The documentary begins tonight, and is hosted by the rambunctious Ramsey in an effort to squash one of the industry’s biggest problems. The Hell’s Kitchen persona has said he’s seen the drug ruin many careers, and it even took the life of his close friend and protege David Dempsey, who perished in 2003 after binging on coke and falling out of a window.
“I saw cocaine quite early on in my career,” Ramsey said. “I’ve been served it. I’ve been given it. I’ve had my hand shaken and left with little wraps of foil in it. I’ve been asked to dust cocaine on top of soufflés, to put it on as icing sugar… coke’s everywhere in the restaurant world. It’s spiraling out of control.”
In honor of Ramsey’s cause, let’s check out which countries use the most cocaine.
The statistics, which were made available by the United Nations Office on Drugs and Crime website, gives a rough percentage of each country’s population that uses the drug between age 16-59.
Albania checked in at number one, with 2.5 percent of the country’s total population using it. Scotland checks in at number two with a 2.34 percent figure, and the United States a close third with 2.3 percent.
The UK comes in at number four with a 2.25 percent figure, with Spain (2.2 percent) and Australia (2.1 percent) checking it at five and six respectively.
Uraguay placed seventh on the list with 1.8 percent of their population indulging in the drug, with Chile (1.73 percent), the Netherlands (1.6 percent) and Ireland (1.5 percent) rounding out the top 10.
Surprisingly enough, Columbia, arguably the world leader in cocaine production and distribution, only placed 34th on the list of which countries use the most cocaine—with only 0.7 percent of the population reportedly using the drug.
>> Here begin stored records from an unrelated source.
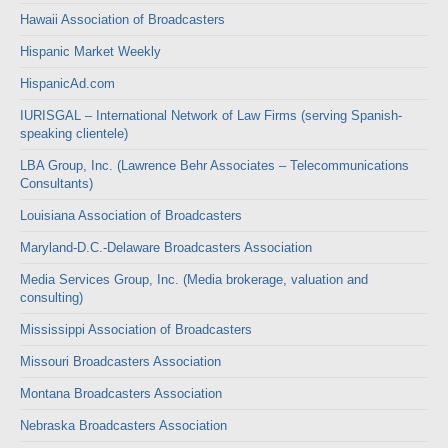
Hawaii Association of Broadcasters
Hispanic Market Weekly
HispanicAd.com
IURISGAL – International Network of Law Firms (serving Spanish-
speaking clientele)
LBA Group, Inc. (Lawrence Behr Associates – Telecommunications
Consultants)
Louisiana Association of Broadcasters
Maryland-D.C.-Delaware Broadcasters Association
Media Services Group, Inc. (Media brokerage, valuation and
consulting)
Mississippi Association of Broadcasters
Missouri Broadcasters Association
Montana Broadcasters Association
Nebraska Broadcasters Association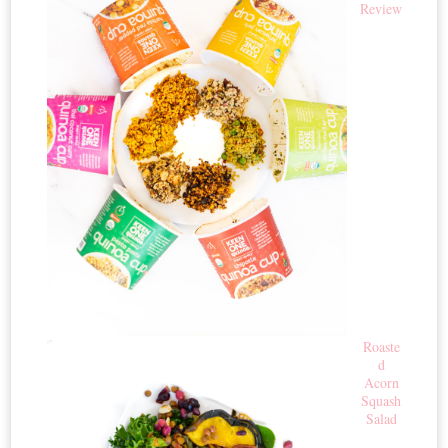
Review
Roaste
d
Acorn
Squash
Salad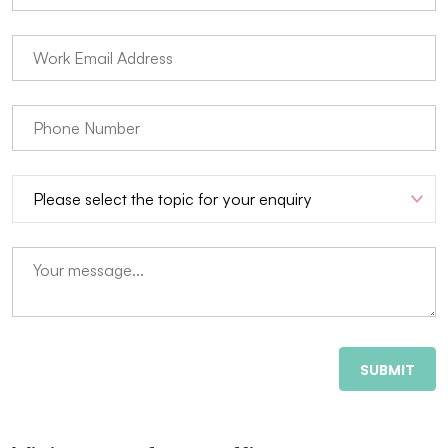
SUBMIT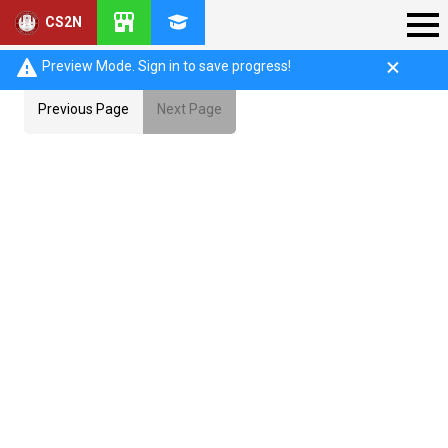
CS2N
Preview Mode. Sign in to save progress!
Previous Page
Next Page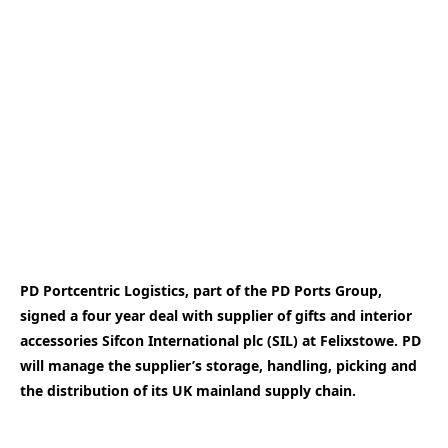
PD Portcentric Logistics, part of the PD Ports Group,
signed a four year deal with supplier of gifts and interior
accessories Sifcon International plc (SIL) at Felixstowe. PD
will manage the supplier’s storage, handling, picking and
the distribution of its UK mainland supply chain.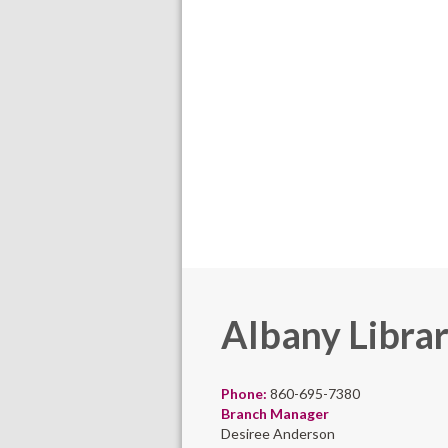
Albany Libra
Phone:
860-695-7380
Branch Manager
Desiree Anderson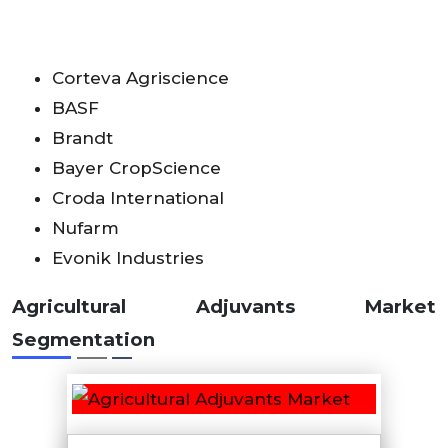
Corteva Agriscience
BASF
Brandt
Bayer CropScience
Croda International
Nufarm
Evonik Industries
Agricultural Adjuvants Market
Segmentation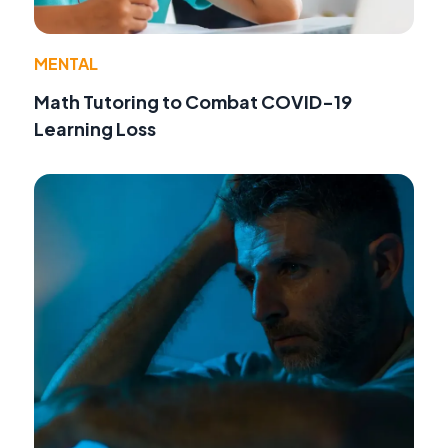
MENTAL
Math Tutoring to Combat COVID-19
Learning Loss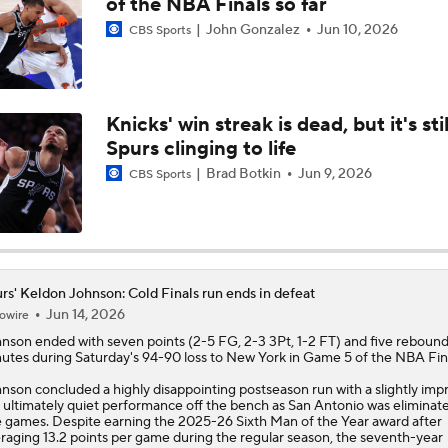
of the NBA Finals so far
John Gonzalez
Jun 10, 2026
CBS Sports
Is Victor Wembanyama the New Face of the NBA?
Knicks' win streak is dead, but it's stil
Lebron James Posts Wolves Emoji's On Social Media
Spurs clinging to life
Brad Botkin
Jun 9, 2026
CBS Sports
Evaluating Brayden Burries & Nate Ament in Summer League
Sophomore Surprise: Carter Bryant
rs' Keldon Johnson: Cold Finals run ends in defeat
Jun 14, 2026
owire
hnson
ended with seven points (2-5 FG, 2-3 3Pt, 1-2 FT) and five rebounds
utes during Saturday's 94-90 loss to New York in Game 5 of the NBA Fina
NBA Contract Trade Candidates
nson concluded a highly disappointing postseason run with a slightly im
 ultimately quiet performance off the bench as San Antonio was eliminate
e games. Despite earning the 2025-26 Sixth Man of the Year award after
raging 13.2 points per game during the regular season, the seventh-year
Contract Trade Candidates: De'Aaron Fox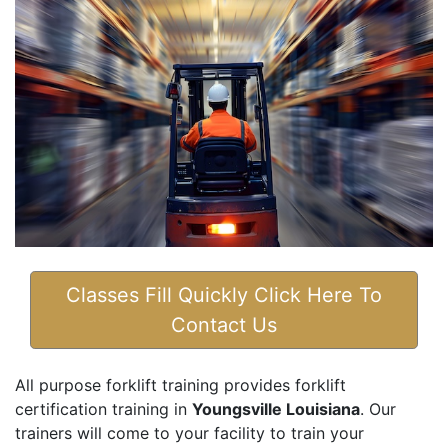
Classes Fill Quickly Click Here To
Contact Us
All purpose forklift training provides forklift
certification training in
Youngsville Louisiana
. Our
trainers will come to your facility to train your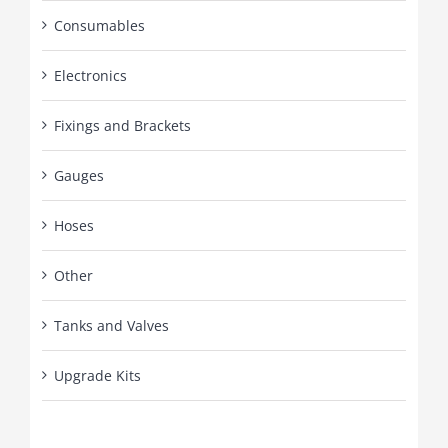
Consumables
Electronics
Fixings and Brackets
Gauges
Hoses
Other
Tanks and Valves
Upgrade Kits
If you’re curious to see where other countries check in on the list, you can find the actual statistics here.
Final Hit: Which Countries Use the Most Cocaine?
If you’re surprised by these figures, well you’re not alone.
Overdose deaths skyrocketed 19 percent in the U.S. between 2015 and 2016, and cocaine certainly played a role. While most of the deaths accounted for prescription opioids and heroin, there has been an influx of deaths caused by cocaine laced with the synthetic opiate fentanyl.
Unfortunately, the statistics for 2017 aren’t available until December, but experts predict we should see an even larger jump in overall deaths from 2016 to 2017.
What is even more troubling is the federal government’s view on cocaine, amongst other hard drugs, in terms of scheduling. For comparison’s sake, cannabis is still considered a Schedule I drug, while cocaine remains on the Schedule II spectrum.
Despite the feds’ opinion, we’ll stick to the ganja.